§ YOUR INSTRUCTIONS
Only certain lines below are wanted: those starting at the line containing "HOME (396, 70)" and ending at the line containing "BLOG (575, 70)", both included, each retyped exactly.

§ MATERIALS PROVIDED
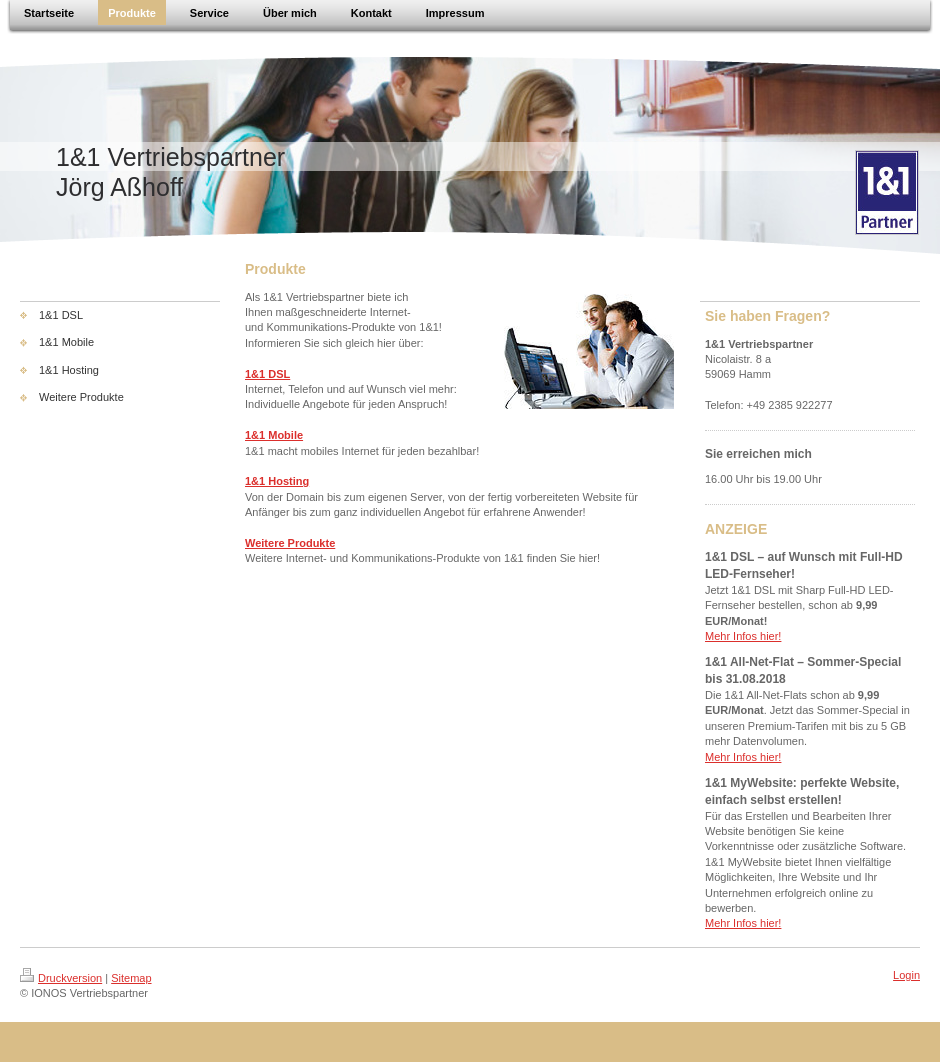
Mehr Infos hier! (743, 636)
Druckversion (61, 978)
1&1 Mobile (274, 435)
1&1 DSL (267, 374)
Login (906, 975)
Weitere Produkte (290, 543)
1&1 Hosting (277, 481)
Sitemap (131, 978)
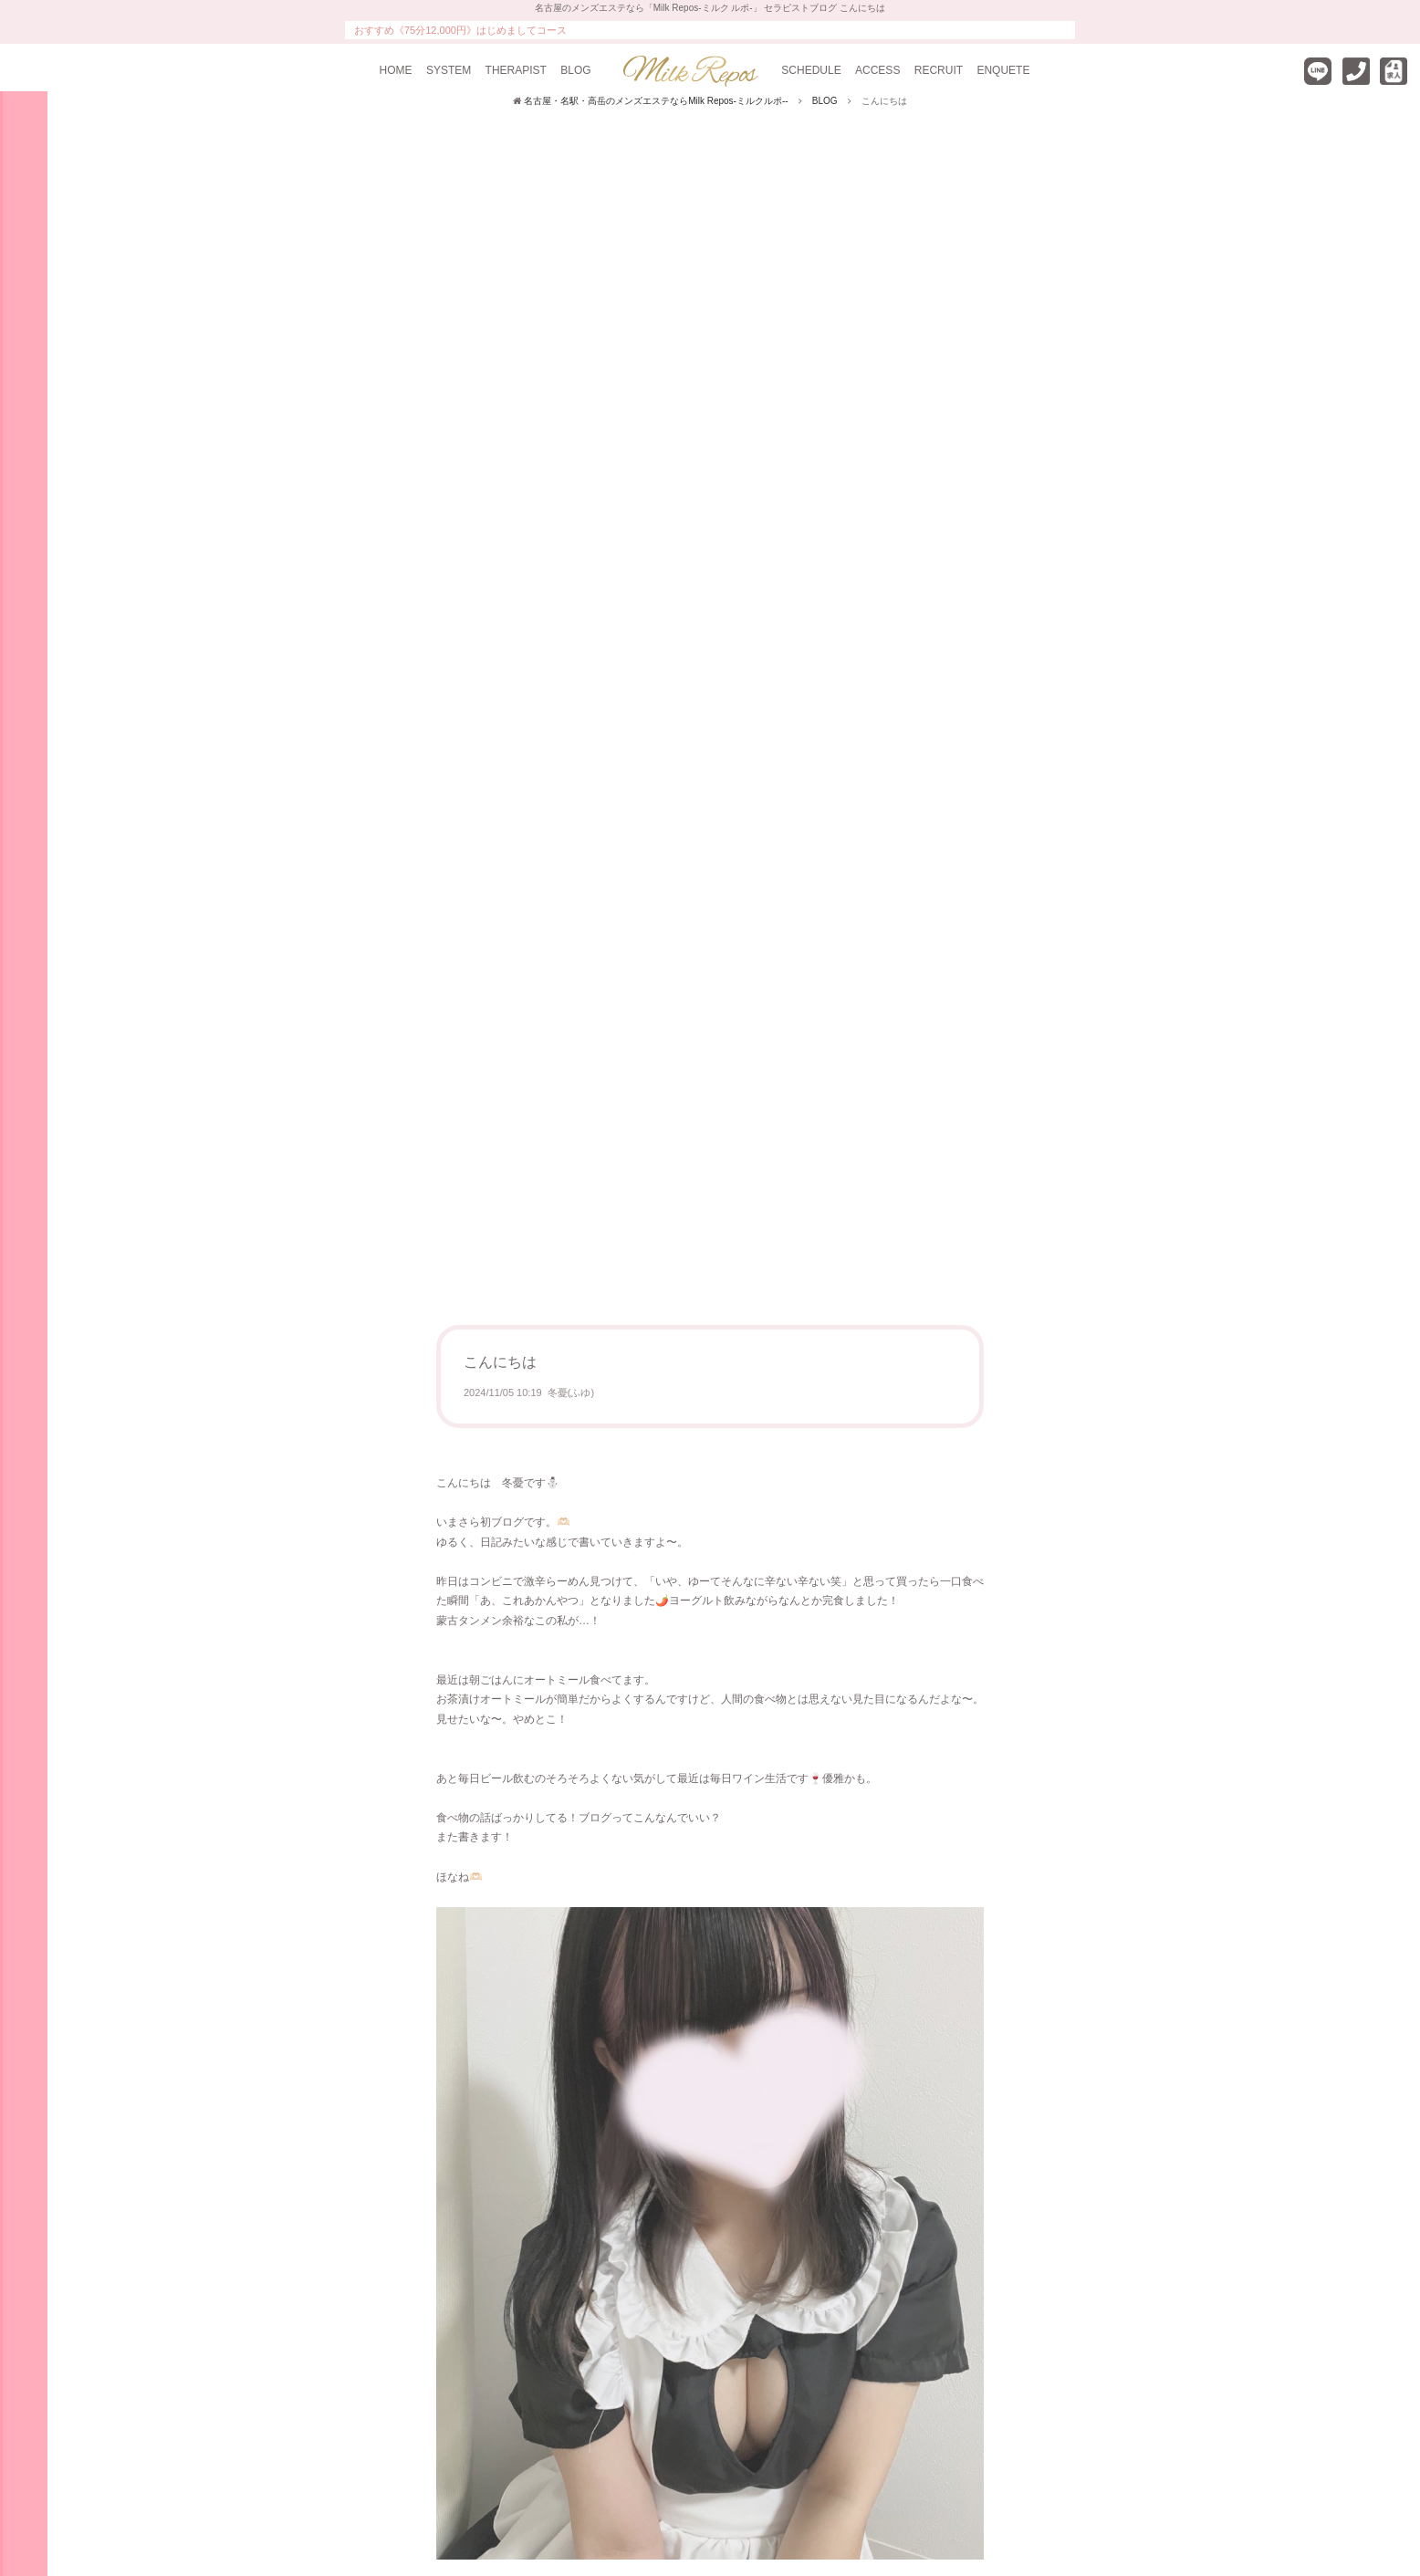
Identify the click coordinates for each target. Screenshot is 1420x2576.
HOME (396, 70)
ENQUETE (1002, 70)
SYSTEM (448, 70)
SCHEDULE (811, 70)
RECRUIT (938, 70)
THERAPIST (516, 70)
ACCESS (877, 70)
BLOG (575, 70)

* * *

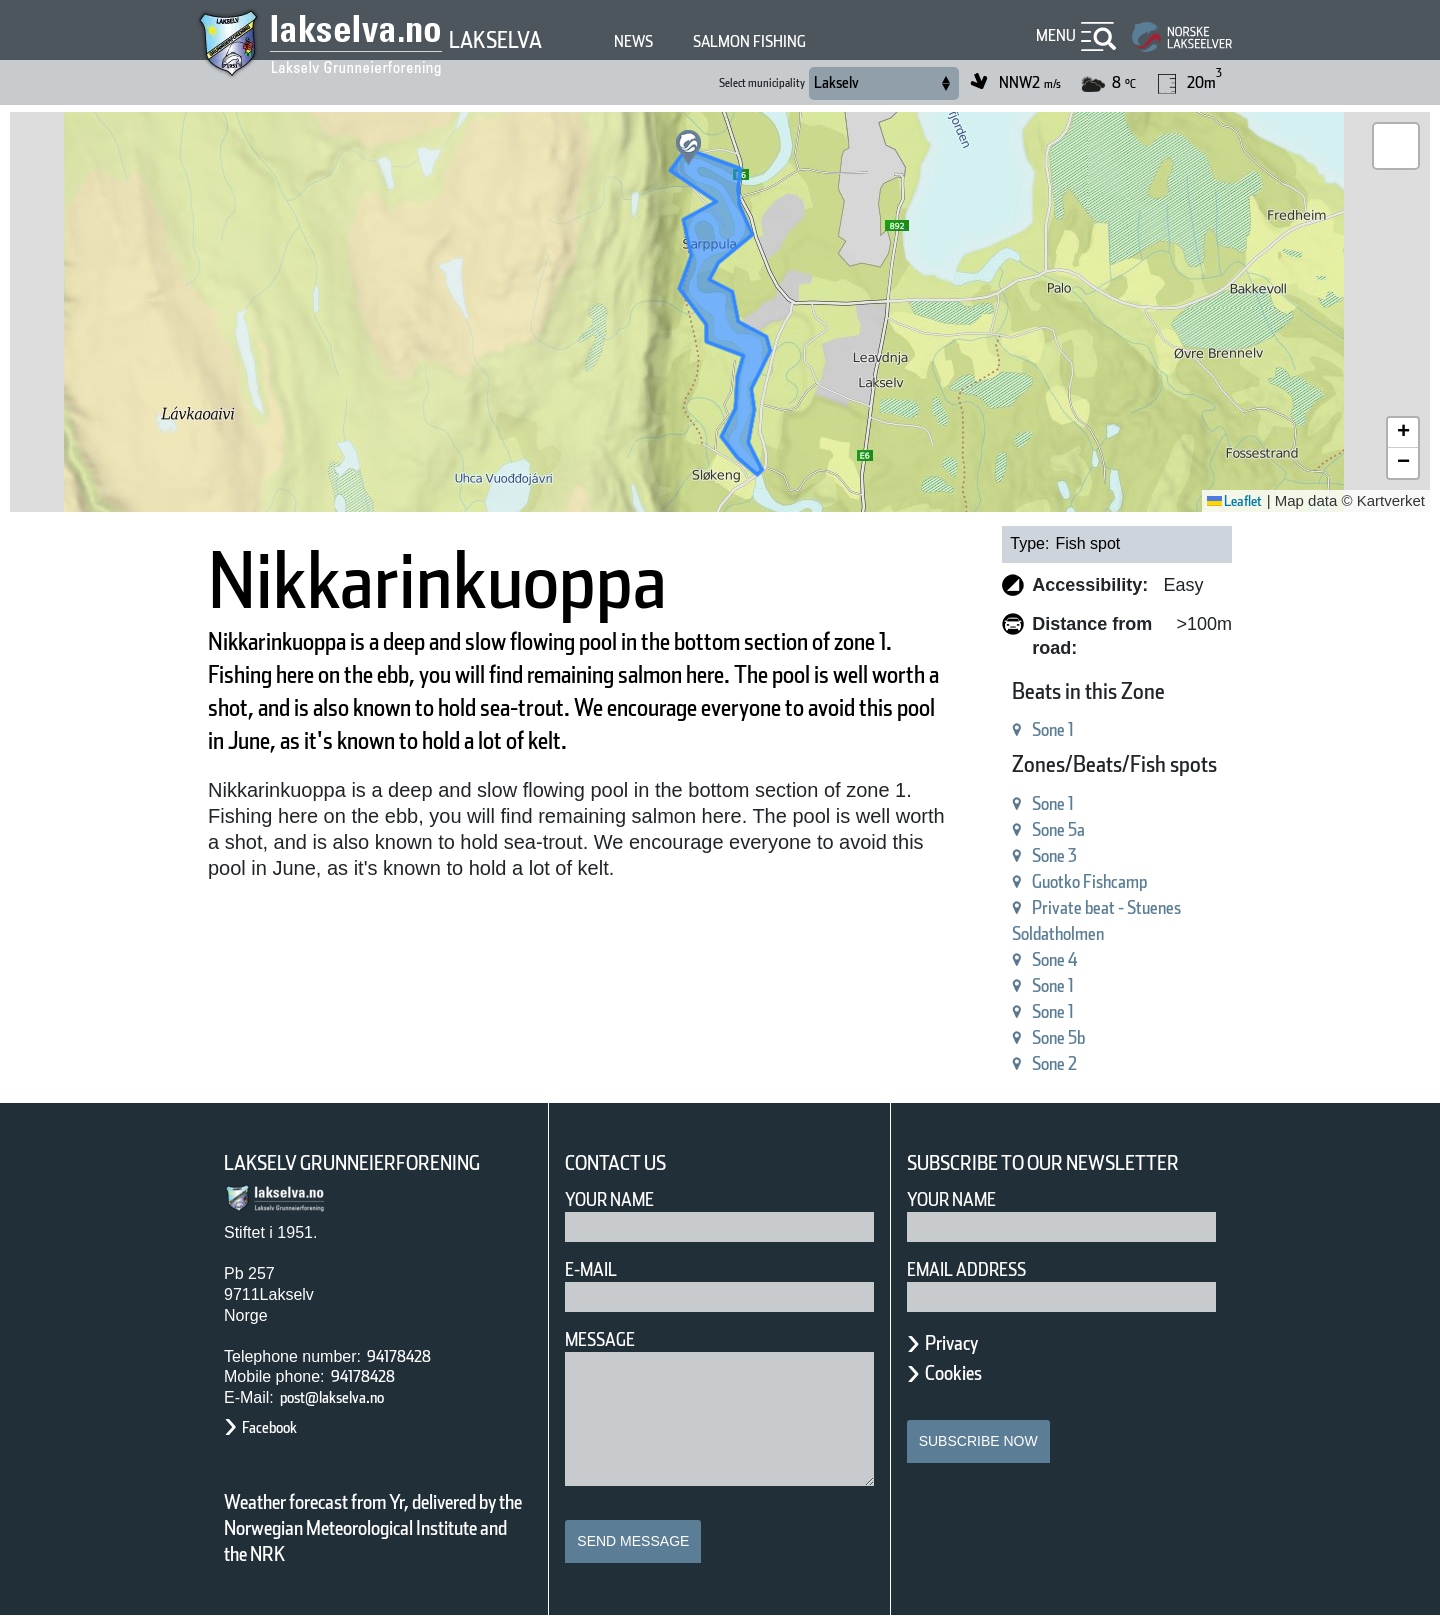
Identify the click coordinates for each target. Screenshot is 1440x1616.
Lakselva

==

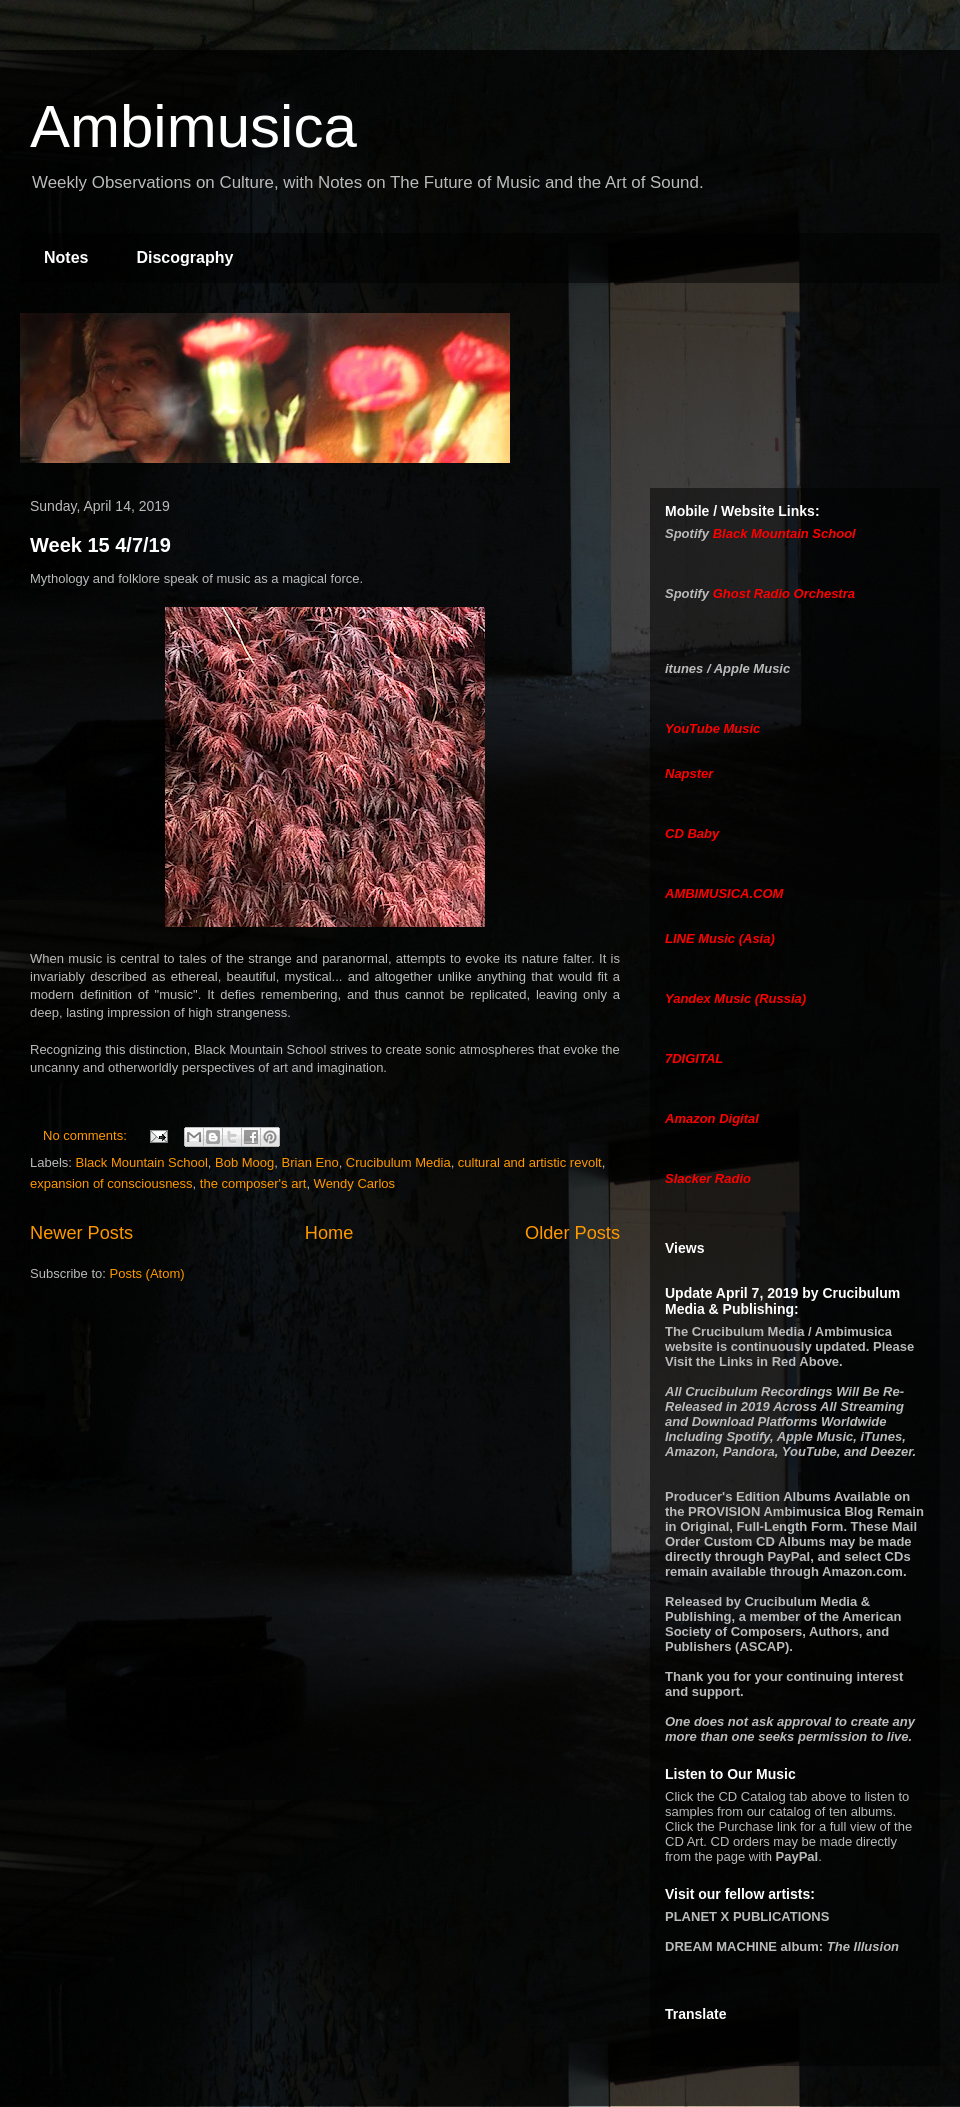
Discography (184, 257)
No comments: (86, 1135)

§ ANSWER TO THE EXERCISE
HOME (396, 70)
ENQUETE (1002, 70)
SYSTEM (448, 70)
SCHEDULE (811, 70)
RECRUIT (938, 70)
THERAPIST (516, 70)
ACCESS (877, 70)
BLOG (575, 70)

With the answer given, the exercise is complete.